Required action
Write the data out verbatim.

Records for processing
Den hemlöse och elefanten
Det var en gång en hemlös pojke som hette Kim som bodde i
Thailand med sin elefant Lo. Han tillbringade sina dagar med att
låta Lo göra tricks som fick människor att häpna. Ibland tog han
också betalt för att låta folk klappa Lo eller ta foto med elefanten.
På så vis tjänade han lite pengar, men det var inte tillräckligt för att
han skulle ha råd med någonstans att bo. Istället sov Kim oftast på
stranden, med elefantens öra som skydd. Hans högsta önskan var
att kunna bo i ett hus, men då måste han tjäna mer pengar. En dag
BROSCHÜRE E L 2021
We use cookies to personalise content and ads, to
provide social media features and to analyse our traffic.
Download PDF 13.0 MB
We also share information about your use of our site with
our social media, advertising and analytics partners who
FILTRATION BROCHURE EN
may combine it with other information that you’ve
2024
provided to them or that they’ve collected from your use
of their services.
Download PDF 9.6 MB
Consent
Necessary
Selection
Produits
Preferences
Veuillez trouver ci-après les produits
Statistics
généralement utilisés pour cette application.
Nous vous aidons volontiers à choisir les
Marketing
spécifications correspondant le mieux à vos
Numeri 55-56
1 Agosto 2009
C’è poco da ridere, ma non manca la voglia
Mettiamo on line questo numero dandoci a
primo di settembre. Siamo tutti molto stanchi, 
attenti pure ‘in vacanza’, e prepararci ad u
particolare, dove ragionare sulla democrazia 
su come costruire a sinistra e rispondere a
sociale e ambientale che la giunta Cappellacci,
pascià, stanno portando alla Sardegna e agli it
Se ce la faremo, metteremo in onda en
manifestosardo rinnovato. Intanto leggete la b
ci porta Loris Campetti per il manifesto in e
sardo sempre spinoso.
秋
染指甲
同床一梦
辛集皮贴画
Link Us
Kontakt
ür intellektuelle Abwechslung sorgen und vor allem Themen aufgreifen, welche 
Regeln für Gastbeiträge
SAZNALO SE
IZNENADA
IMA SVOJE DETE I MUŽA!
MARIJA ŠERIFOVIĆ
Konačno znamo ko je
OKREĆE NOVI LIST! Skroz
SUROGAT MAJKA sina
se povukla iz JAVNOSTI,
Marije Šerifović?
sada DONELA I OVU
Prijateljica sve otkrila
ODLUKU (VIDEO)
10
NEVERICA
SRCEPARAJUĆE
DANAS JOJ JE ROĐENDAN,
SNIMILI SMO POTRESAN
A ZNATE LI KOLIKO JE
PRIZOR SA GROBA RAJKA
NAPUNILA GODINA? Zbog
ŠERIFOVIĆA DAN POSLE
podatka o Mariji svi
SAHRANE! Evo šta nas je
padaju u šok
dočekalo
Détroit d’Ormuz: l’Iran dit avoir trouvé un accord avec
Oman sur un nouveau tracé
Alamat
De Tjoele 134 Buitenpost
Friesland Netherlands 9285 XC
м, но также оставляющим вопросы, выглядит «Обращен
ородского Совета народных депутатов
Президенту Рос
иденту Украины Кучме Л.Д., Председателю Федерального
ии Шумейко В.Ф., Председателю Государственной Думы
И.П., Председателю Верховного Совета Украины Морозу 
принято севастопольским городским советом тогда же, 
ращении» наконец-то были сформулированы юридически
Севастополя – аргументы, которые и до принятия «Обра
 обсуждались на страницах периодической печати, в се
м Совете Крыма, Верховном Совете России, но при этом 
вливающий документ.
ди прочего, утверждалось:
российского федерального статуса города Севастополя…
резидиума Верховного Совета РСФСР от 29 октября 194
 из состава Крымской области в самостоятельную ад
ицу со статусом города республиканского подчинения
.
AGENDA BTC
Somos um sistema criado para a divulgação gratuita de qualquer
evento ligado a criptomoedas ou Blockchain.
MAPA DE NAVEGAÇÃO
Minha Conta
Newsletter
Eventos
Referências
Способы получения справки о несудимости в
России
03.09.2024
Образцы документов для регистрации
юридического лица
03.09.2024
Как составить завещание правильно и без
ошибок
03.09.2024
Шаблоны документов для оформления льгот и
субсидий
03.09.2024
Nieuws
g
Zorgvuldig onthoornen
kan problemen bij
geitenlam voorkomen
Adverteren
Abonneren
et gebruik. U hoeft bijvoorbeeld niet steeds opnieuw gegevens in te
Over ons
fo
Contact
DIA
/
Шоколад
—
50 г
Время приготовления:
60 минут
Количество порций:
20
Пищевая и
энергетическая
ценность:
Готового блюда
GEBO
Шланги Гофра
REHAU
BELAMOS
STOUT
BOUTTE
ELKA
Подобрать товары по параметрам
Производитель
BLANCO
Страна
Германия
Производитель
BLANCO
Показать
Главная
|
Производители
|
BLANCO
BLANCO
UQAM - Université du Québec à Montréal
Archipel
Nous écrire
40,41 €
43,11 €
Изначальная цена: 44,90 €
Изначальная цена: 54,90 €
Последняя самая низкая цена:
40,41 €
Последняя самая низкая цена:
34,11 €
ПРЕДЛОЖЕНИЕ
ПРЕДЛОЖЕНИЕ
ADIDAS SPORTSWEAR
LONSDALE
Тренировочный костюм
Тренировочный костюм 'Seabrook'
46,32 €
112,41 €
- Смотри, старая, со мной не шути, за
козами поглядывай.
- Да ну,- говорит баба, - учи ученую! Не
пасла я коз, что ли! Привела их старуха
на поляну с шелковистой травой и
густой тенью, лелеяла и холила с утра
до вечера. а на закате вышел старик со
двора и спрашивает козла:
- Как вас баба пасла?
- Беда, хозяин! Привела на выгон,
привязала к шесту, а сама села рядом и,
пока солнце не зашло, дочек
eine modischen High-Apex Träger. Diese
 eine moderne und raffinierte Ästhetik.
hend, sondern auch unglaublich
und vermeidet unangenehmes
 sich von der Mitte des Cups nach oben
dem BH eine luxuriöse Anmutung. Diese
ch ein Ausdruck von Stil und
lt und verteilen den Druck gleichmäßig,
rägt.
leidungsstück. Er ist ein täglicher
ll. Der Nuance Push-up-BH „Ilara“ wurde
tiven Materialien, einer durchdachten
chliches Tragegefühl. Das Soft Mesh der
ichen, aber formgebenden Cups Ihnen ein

Exercise solution
Den hemlöse och elefanten
Det var en gång en hemlös pojke som hette Kim som bodde i
Thailand med sin elefant Lo. Han tillbringade sina dagar med att
låta Lo göra tricks som fick människor att häpna. Ibland tog han
också betalt för att låta folk klappa Lo eller ta foto med elefanten.
På så vis tjänade han lite pengar, men det var inte tillräckligt för att
han skulle ha råd med någonstans att bo. Istället sov Kim oftast på
stranden, med elefantens öra som skydd. Hans högsta önskan var
att kunna bo i ett hus, men då måste han tjäna mer pengar. En dag
BROSCHÜRE E L 2021
We use cookies to personalise content and ads, to
provide social media features and to analyse our traffic.
Download PDF 13.0 MB
We also share information about your use of our site with
our social media, advertising and analytics partners who
FILTRATION BROCHURE EN
may combine it with other information that you’ve
2024
provided to them or that they’ve collected from your use
of their services.
Download PDF 9.6 MB
Consent
Necessary
Selection
Produits
Preferences
Veuillez trouver ci-après les produits
Statistics
généralement utilisés pour cette application.
Nous vous aidons volontiers à choisir les
Marketing
spécifications correspondant le mieux à vos
Numeri 55-56
1 Agosto 2009
C’è poco da ridere, ma non manca la voglia
Mettiamo on line questo numero dandoci a
primo di settembre. Siamo tutti molto stanchi, 
attenti pure ‘in vacanza’, e prepararci ad u
particolare, dove ragionare sulla democrazia 
su come costruire a sinistra e rispondere a
sociale e ambientale che la giunta Cappellacci,
pascià, stanno portando alla Sardegna e agli it
Se ce la faremo, metteremo in onda en
manifestosardo rinnovato. Intanto leggete la b
ci porta Loris Campetti per il manifesto in e
sardo sempre spinoso.
秋
染指甲
同床一梦
辛集皮贴画
Link Us
Kontakt
ür intellektuelle Abwechslung sorgen und vor allem Themen aufgreifen, welche 
Regeln für Gastbeiträge
SAZNALO SE
IZNENADA
IMA SVOJE DETE I MUŽA!
MARIJA ŠERIFOVIĆ
Konačno znamo ko je
OKREĆE NOVI LIST! Skroz
SUROGAT MAJKA sina
se povukla iz JAVNOSTI,
Marije Šerifović?
sada DONELA I OVU
Prijateljica sve otkrila
ODLUKU (VIDEO)
10
NEVERICA
SRCEPARAJUĆE
DANAS JOJ JE ROĐENDAN,
SNIMILI SMO POTRESAN
A ZNATE LI KOLIKO JE
PRIZOR SA GROBA RAJKA
NAPUNILA GODINA? Zbog
ŠERIFOVIĆA DAN POSLE
podatka o Mariji svi
SAHRANE! Evo šta nas je
padaju u šok
dočekalo
Détroit d’Ormuz: l’Iran dit avoir trouvé un accord avec
Oman sur un nouveau tracé
Alamat
De Tjoele 134 Buitenpost
Friesland Netherlands 9285 XC
м, но также оставляющим вопросы, выглядит «Обращен
ородского Совета народных депутатов
Президенту Рос
иденту Украины Кучме Л.Д., Председателю Федерального
ии Шумейко В.Ф., Председателю Государственной Думы
И.П., Председателю Верховного Совета Украины Морозу 
принято севастопольским городским советом тогда же, 
ращении» наконец-то были сформулированы юридически
Севастополя – аргументы, которые и до принятия «Обра
 обсуждались на страницах периодической печати, в се
м Совете Крыма, Верховном Совете России, но при этом 
вливающий документ.
ди прочего, утверждалось:
российского федерального статуса города Севастополя…
резидиума Верховного Совета РСФСР от 29 октября 194
 из состава Крымской области в самостоятельную ад
ицу со статусом города республиканского подчинения
.
AGENDA BTC
Somos um sistema criado para a divulgação gratuita de qualquer
evento ligado a criptomoedas ou Blockchain.
MAPA DE NAVEGAÇÃO
Minha Conta
Newsletter
Eventos
Referências
Способы получения справки о несудимости в
России
03.09.2024
Образцы документов для регистрации
юридического лица
03.09.2024
Как составить завещание правильно и без
ошибок
03.09.2024
Шаблоны документов для оформления льгот и
субсидий
03.09.2024
Nieuws
g
Zorgvuldig onthoornen
kan problemen bij
geitenlam voorkomen
Adverteren
Abonneren
et gebruik. U hoeft bijvoorbeeld niet steeds opnieuw gegevens in te
Over ons
fo
Contact
DIA
/
Шоколад
—
50 г
Время приготовления:
60 минут
Количество порций:
20
Пищевая и
энергетическая
ценность:
Готового блюда
GEBO
Шланги Гофра
REHAU
BELAMOS
STOUT
BOUTTE
ELKA
Подобрать товары по параметрам
Производитель
BLANCO
Страна
Германия
Производитель
BLANCO
Показать
Главная
|
Производители
|
BLANCO
BLANCO
UQAM - Université du Québec à Montréal
Archipel
Nous écrire
40,41 €
43,11 €
Изначальная цена: 44,90 €
Изначальная цена: 54,90 €
Последняя самая низкая цена:
40,41 €
Последняя самая низкая цена:
34,11 €
ПРЕДЛОЖЕНИЕ
ПРЕДЛОЖЕНИЕ
ADIDAS SPORTSWEAR
LONSDALE
Тренировочный костюм
Тренировочный костюм 'Seabrook'
46,32 €
112,41 €
- Смотри, старая, со мной не шути, за
козами поглядывай.
- Да ну,- говорит баба, - учи ученую! Не
пасла я коз, что ли! Привела их старуха
на поляну с шелковистой травой и
густой тенью, лелеяла и холила с утра
до вечера. а на закате вышел старик со
двора и спрашивает козла:
- Как вас баба пасла?
- Беда, хозяин! Привела на выгон,
привязала к шесту, а сама села рядом и,
пока солнце не зашло, дочек
eine modischen High-Apex Träger. Diese
 eine moderne und raffinierte Ästhetik.
hend, sondern auch unglaublich
und vermeidet unangenehmes
 sich von der Mitte des Cups nach oben
dem BH eine luxuriöse Anmutung. Diese
ch ein Ausdruck von Stil und
lt und verteilen den Druck gleichmäßig,
rägt.
leidungsstück. Er ist ein täglicher
ll. Der Nuance Push-up-BH „Ilara“ wurde
tiven Materialien, einer durchdachten
chliches Tragegefühl. Das Soft Mesh der
ichen, aber formgebenden Cups Ihnen ein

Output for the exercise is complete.